- _Work item_: Exclude the pictures and reproduce the remaining data exactly as written.

- _Information shown_:
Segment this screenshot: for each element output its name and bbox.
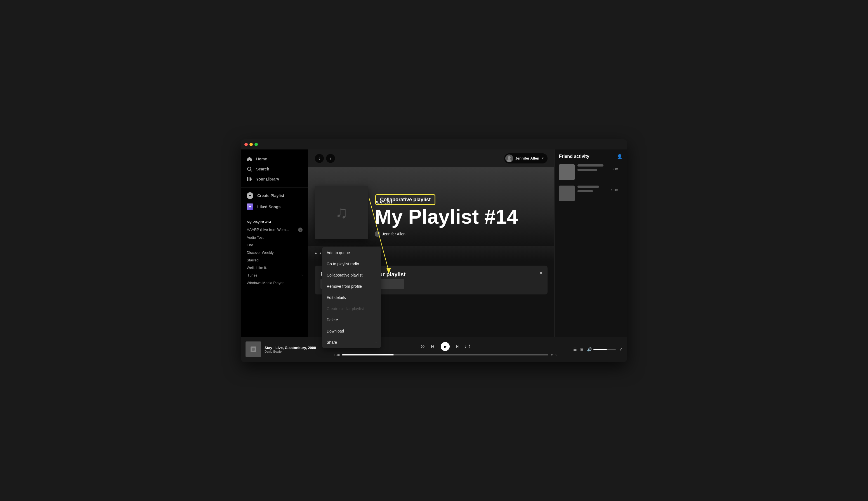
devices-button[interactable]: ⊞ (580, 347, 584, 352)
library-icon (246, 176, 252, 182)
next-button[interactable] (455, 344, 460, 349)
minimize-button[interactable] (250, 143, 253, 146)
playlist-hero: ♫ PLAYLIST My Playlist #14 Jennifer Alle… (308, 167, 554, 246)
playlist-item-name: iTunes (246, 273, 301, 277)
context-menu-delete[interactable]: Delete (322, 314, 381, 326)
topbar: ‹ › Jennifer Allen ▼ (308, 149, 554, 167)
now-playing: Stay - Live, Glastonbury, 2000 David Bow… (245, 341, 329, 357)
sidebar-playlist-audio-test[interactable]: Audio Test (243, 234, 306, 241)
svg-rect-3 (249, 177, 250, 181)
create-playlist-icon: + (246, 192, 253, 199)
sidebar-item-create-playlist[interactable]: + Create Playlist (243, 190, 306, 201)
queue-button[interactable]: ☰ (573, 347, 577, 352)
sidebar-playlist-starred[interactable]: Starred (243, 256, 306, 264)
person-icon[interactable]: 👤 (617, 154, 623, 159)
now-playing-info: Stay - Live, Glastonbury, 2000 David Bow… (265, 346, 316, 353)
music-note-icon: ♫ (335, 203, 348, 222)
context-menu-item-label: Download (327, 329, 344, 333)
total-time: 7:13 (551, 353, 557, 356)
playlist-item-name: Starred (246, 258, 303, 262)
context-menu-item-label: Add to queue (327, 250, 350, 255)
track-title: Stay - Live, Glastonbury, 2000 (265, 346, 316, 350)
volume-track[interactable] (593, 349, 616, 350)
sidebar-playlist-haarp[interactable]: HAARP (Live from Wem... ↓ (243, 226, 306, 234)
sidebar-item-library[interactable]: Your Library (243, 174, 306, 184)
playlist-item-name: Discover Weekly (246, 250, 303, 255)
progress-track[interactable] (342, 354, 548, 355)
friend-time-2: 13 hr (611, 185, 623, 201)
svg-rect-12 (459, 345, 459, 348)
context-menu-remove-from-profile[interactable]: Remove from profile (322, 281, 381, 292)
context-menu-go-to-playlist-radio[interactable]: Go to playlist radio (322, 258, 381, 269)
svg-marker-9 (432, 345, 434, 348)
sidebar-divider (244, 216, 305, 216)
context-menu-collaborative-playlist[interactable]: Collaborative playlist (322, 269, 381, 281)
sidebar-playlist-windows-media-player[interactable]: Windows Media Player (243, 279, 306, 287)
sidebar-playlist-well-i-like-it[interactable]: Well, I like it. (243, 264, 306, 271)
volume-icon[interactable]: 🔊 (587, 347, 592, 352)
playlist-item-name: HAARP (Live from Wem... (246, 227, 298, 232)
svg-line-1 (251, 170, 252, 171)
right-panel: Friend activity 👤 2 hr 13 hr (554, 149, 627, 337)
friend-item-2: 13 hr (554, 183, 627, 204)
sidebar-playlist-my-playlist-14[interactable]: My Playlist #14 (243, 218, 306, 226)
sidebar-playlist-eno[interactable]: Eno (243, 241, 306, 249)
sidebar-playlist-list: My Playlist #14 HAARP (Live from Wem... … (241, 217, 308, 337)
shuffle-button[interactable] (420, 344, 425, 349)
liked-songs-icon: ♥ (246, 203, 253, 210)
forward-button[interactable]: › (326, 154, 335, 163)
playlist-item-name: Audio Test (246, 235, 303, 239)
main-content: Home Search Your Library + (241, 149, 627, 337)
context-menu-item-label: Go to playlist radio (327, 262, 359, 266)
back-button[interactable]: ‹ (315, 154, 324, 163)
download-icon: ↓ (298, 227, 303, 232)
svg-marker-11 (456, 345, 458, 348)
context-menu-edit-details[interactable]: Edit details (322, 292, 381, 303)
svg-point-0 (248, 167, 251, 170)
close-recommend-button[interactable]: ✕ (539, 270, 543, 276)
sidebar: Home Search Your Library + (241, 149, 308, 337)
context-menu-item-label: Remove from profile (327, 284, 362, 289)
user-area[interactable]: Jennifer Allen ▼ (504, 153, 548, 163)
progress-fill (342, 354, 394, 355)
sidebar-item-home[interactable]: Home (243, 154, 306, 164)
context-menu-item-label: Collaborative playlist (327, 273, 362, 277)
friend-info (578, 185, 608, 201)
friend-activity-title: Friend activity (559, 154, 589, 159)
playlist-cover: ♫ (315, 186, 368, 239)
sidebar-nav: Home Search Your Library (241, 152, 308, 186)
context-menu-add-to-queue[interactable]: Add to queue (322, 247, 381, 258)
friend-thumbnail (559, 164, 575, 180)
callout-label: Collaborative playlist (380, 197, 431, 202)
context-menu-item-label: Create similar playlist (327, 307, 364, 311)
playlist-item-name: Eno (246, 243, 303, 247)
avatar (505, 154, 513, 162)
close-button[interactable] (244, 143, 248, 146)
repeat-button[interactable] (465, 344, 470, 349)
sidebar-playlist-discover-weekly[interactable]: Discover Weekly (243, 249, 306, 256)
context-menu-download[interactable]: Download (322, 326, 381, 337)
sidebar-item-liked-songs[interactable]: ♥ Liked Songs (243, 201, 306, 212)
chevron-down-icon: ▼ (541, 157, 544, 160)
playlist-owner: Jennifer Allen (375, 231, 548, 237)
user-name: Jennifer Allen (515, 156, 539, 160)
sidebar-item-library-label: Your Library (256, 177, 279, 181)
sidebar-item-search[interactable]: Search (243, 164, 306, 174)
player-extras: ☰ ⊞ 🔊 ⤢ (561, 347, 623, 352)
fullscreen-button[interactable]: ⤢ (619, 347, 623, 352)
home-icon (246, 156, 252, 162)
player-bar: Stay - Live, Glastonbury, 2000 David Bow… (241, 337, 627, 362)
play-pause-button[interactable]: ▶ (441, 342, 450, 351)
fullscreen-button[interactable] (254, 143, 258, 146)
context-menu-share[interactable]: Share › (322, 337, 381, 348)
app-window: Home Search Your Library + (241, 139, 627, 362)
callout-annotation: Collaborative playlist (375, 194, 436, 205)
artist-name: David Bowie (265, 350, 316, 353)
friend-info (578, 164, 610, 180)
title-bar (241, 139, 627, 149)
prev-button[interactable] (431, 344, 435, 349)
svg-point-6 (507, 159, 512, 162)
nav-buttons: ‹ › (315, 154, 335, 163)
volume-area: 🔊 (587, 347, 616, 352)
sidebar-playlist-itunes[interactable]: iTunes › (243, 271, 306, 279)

- _Result for this exercise_:
Segment this screenshot: for each element output its name and bbox.
devices-button[interactable]: ⊞ (580, 347, 584, 352)
library-icon (246, 176, 252, 182)
next-button[interactable] (455, 344, 460, 349)
minimize-button[interactable] (250, 143, 253, 146)
playlist-hero: ♫ PLAYLIST My Playlist #14 Jennifer Alle… (308, 167, 554, 246)
playlist-item-name: iTunes (246, 273, 301, 277)
context-menu-delete[interactable]: Delete (322, 314, 381, 326)
topbar: ‹ › Jennifer Allen ▼ (308, 149, 554, 167)
now-playing: Stay - Live, Glastonbury, 2000 David Bow… (245, 341, 329, 357)
sidebar-playlist-audio-test[interactable]: Audio Test (243, 234, 306, 241)
svg-rect-3 (249, 177, 250, 181)
create-playlist-icon: + (246, 192, 253, 199)
sidebar-item-create-playlist[interactable]: + Create Playlist (243, 190, 306, 201)
queue-button[interactable]: ☰ (573, 347, 577, 352)
sidebar-playlist-starred[interactable]: Starred (243, 256, 306, 264)
person-icon[interactable]: 👤 (617, 154, 623, 159)
now-playing-info: Stay - Live, Glastonbury, 2000 David Bow… (265, 346, 316, 353)
music-note-icon: ♫ (335, 203, 348, 222)
context-menu-item-label: Download (327, 329, 344, 333)
total-time: 7:13 (551, 353, 557, 356)
playlist-item-name: Starred (246, 258, 303, 262)
context-menu-item-label: Add to queue (327, 250, 350, 255)
track-title: Stay - Live, Glastonbury, 2000 (265, 346, 316, 350)
volume-track[interactable] (593, 349, 616, 350)
sidebar-playlist-haarp[interactable]: HAARP (Live from Wem... ↓ (243, 226, 306, 234)
sidebar-item-library[interactable]: Your Library (243, 174, 306, 184)
playlist-item-name: Discover Weekly (246, 250, 303, 255)
progress-track[interactable] (342, 354, 548, 355)
friend-time-2: 13 hr (611, 185, 623, 201)
svg-rect-12 (459, 345, 459, 348)
context-menu-remove-from-profile[interactable]: Remove from profile (322, 281, 381, 292)
context-menu-go-to-playlist-radio[interactable]: Go to playlist radio (322, 258, 381, 269)
svg-marker-9 (432, 345, 434, 348)
sidebar-divider (244, 216, 305, 216)
context-menu-collaborative-playlist[interactable]: Collaborative playlist (322, 269, 381, 281)
sidebar-playlist-windows-media-player[interactable]: Windows Media Player (243, 279, 306, 287)
sidebar-playlist-well-i-like-it[interactable]: Well, I like it. (243, 264, 306, 271)
volume-icon[interactable]: 🔊 (587, 347, 592, 352)
playlist-item-name: HAARP (Live from Wem... (246, 227, 298, 232)
svg-line-1 (251, 170, 252, 171)
right-panel: Friend activity 👤 2 hr 13 hr (554, 149, 627, 337)
friend-item-2: 13 hr (554, 183, 627, 204)
sidebar-playlist-my-playlist-14[interactable]: My Playlist #14 (243, 218, 306, 226)
sidebar-playlist-eno[interactable]: Eno (243, 241, 306, 249)
sidebar-playlist-list: My Playlist #14 HAARP (Live from Wem... … (241, 217, 308, 337)
shuffle-button[interactable] (420, 344, 425, 349)
liked-songs-icon: ♥ (246, 203, 253, 210)
forward-button[interactable]: › (326, 154, 335, 163)
playlist-item-name: Audio Test (246, 235, 303, 239)
main-content: Home Search Your Library + (241, 149, 627, 337)
context-menu-item-label: Go to playlist radio (327, 262, 359, 266)
back-button[interactable]: ‹ (315, 154, 324, 163)
download-icon: ↓ (298, 227, 303, 232)
svg-marker-11 (456, 345, 458, 348)
context-menu-edit-details[interactable]: Edit details (322, 292, 381, 303)
svg-point-0 (248, 167, 251, 170)
close-recommend-button[interactable]: ✕ (539, 270, 543, 276)
sidebar: Home Search Your Library + (241, 149, 308, 337)
context-menu-item-label: Remove from profile (327, 284, 362, 289)
user-area[interactable]: Jennifer Allen ▼ (504, 153, 548, 163)
progress-fill (342, 354, 394, 355)
sidebar-item-home[interactable]: Home (243, 154, 306, 164)
context-menu-item-label: Collaborative playlist (327, 273, 362, 277)
friend-info (578, 185, 608, 201)
friend-activity-title: Friend activity (559, 154, 589, 159)
playlist-cover: ♫ (315, 186, 368, 239)
sidebar-nav: Home Search Your Library (241, 152, 308, 186)
context-menu-add-to-queue[interactable]: Add to queue (322, 247, 381, 258)
friend-thumbnail (559, 164, 575, 180)
callout-label: Collaborative playlist (380, 197, 431, 202)
context-menu-item-label: Create similar playlist (327, 307, 364, 311)
playlist-item-name: Eno (246, 243, 303, 247)
avatar (505, 154, 513, 162)
close-button[interactable] (244, 143, 248, 146)
repeat-button[interactable] (465, 344, 470, 349)
sidebar-playlist-discover-weekly[interactable]: Discover Weekly (243, 249, 306, 256)
context-menu-download[interactable]: Download (322, 326, 381, 337)
sidebar-item-liked-songs[interactable]: ♥ Liked Songs (243, 201, 306, 212)
chevron-down-icon: ▼ (541, 157, 544, 160)
playlist-owner: Jennifer Allen (375, 231, 548, 237)
user-name: Jennifer Allen (515, 156, 539, 160)
sidebar-item-library-label: Your Library (256, 177, 279, 181)
sidebar-item-search[interactable]: Search (243, 164, 306, 174)
player-extras: ☰ ⊞ 🔊 ⤢ (561, 347, 623, 352)
fullscreen-button[interactable]: ⤢ (619, 347, 623, 352)
home-icon (246, 156, 252, 162)
player-bar: Stay - Live, Glastonbury, 2000 David Bow… (241, 337, 627, 362)
play-pause-button[interactable]: ▶ (441, 342, 450, 351)
fullscreen-button[interactable] (254, 143, 258, 146)
context-menu-share[interactable]: Share › (322, 337, 381, 348)
app-window: Home Search Your Library + (241, 139, 627, 362)
callout-annotation: Collaborative playlist (375, 194, 436, 205)
artist-name: David Bowie (265, 350, 316, 353)
friend-info (578, 164, 610, 180)
title-bar (241, 139, 627, 149)
prev-button[interactable] (431, 344, 435, 349)
svg-point-6 (507, 159, 512, 162)
nav-buttons: ‹ › (315, 154, 335, 163)
volume-area: 🔊 (587, 347, 616, 352)
sidebar-playlist-itunes[interactable]: iTunes › (243, 271, 306, 279)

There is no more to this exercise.